THE TASK:
Would you repeat exactly the part of the listing below that runs from the line containing "Где бы вы не" down to the line containing "proizvod koji je u vrhu liste za nabavku s", inclusive, and nothing else?
•••••
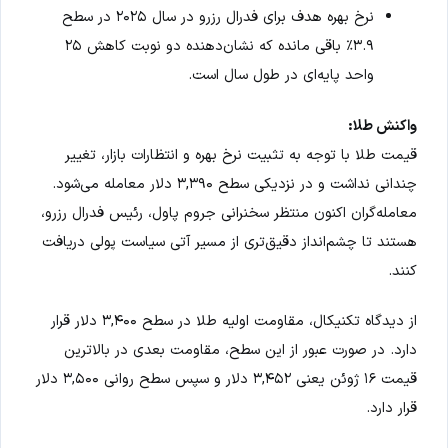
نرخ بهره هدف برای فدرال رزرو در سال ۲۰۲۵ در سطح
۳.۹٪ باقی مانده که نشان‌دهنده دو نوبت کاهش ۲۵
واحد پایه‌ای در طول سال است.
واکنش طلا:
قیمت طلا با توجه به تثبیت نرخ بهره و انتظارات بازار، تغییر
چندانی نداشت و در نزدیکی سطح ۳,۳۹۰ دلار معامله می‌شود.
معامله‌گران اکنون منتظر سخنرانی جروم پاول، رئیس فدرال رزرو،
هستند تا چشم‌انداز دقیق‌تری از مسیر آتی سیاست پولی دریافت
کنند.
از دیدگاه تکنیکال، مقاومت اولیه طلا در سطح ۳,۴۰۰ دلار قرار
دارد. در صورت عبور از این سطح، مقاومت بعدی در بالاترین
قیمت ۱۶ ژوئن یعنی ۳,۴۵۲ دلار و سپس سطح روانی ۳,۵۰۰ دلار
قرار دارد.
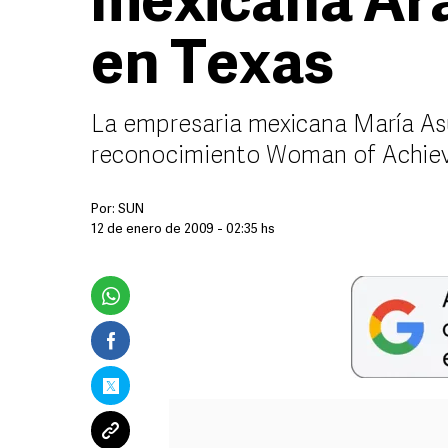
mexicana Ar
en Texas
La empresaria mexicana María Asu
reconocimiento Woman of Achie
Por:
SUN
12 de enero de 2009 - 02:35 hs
•••••
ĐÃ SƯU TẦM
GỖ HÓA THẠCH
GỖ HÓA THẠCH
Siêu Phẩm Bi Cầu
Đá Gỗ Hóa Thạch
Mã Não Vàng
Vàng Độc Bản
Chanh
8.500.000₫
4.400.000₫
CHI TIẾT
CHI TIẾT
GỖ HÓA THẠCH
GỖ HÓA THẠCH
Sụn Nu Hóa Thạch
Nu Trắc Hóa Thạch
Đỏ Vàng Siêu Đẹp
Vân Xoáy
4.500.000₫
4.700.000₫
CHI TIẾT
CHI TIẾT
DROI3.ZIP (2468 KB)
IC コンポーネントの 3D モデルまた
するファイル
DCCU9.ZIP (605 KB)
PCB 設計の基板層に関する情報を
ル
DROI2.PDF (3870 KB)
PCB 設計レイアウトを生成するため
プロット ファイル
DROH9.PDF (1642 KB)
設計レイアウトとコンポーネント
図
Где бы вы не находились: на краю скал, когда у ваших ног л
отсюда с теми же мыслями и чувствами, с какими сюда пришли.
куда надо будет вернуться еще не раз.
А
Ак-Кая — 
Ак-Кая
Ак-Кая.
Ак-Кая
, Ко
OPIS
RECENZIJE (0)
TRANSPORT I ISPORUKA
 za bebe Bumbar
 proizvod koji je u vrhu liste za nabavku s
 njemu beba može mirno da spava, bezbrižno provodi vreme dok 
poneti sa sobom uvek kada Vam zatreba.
•••••
EXERCISE OUTPUT:
Где бы вы не находились: на краю скал, когда у ваших ног л
отсюда с теми же мыслями и чувствами, с какими сюда пришли.
куда надо будет вернуться еще не раз.
А
Ак-Кая — 
Ак-Кая
Ак-Кая.
Ак-Кая
, Ко
OPIS
RECENZIJE (0)
TRANSPORT I ISPORUKA
 za bebe Bumbar
 proizvod koji je u vrhu liste za nabavku s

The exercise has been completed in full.